→ Directions:
Show each line of the entries below in which the word "está" appears.

→ Page-level text extractions:
· · ·

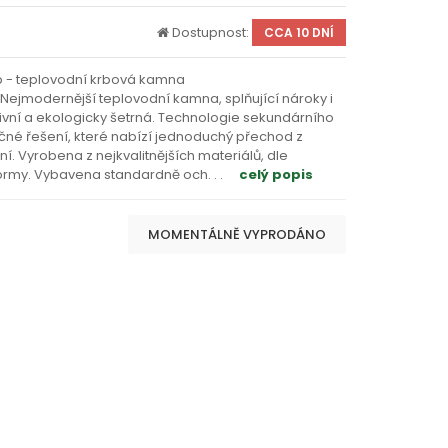
Dostupnost:
CCA 10 DNÍ
b - teplovodní krbová kamna
Nejmodernější teplovodní kamna, splňující nároky i
ivní a ekologicky šetrná. Technologie sekundárního
ečné řešení, které nabízí jednoduchý přechod z
. Vyrobena z nejkvalitnějších materiálů, dle
 normy. Vybavena standardně och
. . .
celý popis
MOMENTÁLNĚ VYPRODÁNO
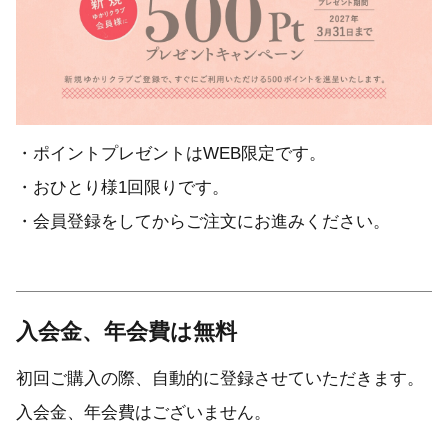
・ポイントプレゼントはWEB限定です。
・おひとり様1回限りです。
・会員登録をしてからご注文にお進みください。
入会金、年会費は無料
初回ご購入の際、自動的に登録させていただきます。
入会金、年会費はございません。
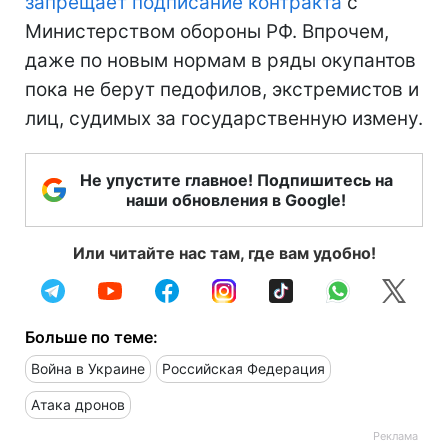
запрещает подписание контракта
с
Министерством обороны РФ. Впрочем,
даже по новым нормам в ряды окупантов
пока не берут педофилов, экстремистов и
лиц, судимых за государственную измену.
Не упустите главное! Подпишитесь на
наши обновления в Google!
Или читайте нас там, где вам удобно!
Больше по теме:
Война в Украине
Российская Федерация
Атака дронов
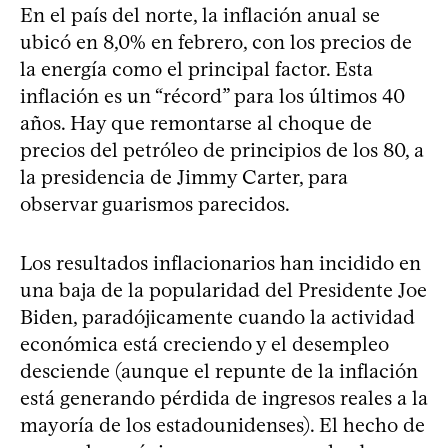
En el país del norte, la inflación anual se
ubicó en 8,0% en febrero, con los precios de
la energía como el principal factor. Esta
inflación es un “récord” para los últimos 40
años. Hay que remontarse al choque de
precios del petróleo de principios de los 80, a
la presidencia de Jimmy Carter, para
observar guarismos parecidos.
Los resultados inflacionarios han incidido en
una baja de la popularidad del Presidente Joe
Biden, paradójicamente cuando la actividad
económica está creciendo y el desempleo
desciende (aunque el repunte de la inflación
está generando pérdida de ingresos reales a la
mayoría de los estadounidenses). El hecho de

· · ·

→ Solution to this task:
económica está creciendo y el desempleo
está generando pérdida de ingresos reales a la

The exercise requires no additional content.